Data records –
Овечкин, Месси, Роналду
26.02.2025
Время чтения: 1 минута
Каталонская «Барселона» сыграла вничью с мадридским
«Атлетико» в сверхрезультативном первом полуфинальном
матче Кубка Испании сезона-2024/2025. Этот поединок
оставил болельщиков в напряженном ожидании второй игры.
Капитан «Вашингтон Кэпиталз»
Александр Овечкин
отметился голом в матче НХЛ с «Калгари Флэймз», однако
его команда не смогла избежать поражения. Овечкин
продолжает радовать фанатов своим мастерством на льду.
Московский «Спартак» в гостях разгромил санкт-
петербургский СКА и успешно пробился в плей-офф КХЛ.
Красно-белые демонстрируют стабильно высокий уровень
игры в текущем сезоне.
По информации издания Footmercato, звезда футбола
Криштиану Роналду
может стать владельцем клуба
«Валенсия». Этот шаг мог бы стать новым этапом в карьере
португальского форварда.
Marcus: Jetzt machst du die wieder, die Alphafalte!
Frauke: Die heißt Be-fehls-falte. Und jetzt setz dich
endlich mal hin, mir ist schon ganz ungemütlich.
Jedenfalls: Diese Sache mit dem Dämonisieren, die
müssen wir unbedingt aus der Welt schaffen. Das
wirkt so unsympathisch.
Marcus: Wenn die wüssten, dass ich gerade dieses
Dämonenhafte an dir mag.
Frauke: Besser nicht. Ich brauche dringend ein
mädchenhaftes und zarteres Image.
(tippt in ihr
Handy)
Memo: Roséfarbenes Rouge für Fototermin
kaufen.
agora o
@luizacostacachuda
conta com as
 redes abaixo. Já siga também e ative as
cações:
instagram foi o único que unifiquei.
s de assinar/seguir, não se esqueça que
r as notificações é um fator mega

--

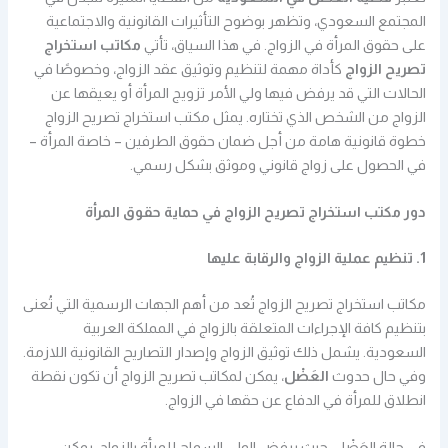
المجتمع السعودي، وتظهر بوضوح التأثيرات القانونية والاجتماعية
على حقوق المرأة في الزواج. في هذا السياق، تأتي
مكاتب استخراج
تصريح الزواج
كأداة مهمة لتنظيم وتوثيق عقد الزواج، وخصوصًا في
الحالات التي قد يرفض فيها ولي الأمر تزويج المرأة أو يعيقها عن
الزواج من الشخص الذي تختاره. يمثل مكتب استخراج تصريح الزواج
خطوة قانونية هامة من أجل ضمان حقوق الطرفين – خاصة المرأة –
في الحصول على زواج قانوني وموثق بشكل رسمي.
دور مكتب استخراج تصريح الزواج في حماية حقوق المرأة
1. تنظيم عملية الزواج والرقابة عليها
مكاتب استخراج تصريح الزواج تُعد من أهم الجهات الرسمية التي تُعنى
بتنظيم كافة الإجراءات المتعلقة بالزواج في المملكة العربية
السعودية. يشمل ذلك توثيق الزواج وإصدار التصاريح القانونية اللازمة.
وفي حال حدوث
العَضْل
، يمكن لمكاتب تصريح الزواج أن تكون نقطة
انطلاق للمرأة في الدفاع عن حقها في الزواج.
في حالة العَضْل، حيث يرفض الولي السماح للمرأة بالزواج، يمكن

* * *

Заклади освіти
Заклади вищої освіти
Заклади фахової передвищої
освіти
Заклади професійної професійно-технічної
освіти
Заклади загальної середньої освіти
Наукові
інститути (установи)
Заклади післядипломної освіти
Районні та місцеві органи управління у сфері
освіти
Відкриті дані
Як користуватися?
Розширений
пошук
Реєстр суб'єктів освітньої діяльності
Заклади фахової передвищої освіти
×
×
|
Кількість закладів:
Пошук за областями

Exercise directions – Output, from the data above, the lines from the line with "Як користуватися?" to the line with "Пошук за областями" exactly as they stand, both ends included and nothing else.

Solution –
Як користуватися?
Розширений
пошук
Реєстр суб'єктів освітньої діяльності
Заклади фахової передвищої освіти
×
×
|
Кількість закладів:
Пошук за областями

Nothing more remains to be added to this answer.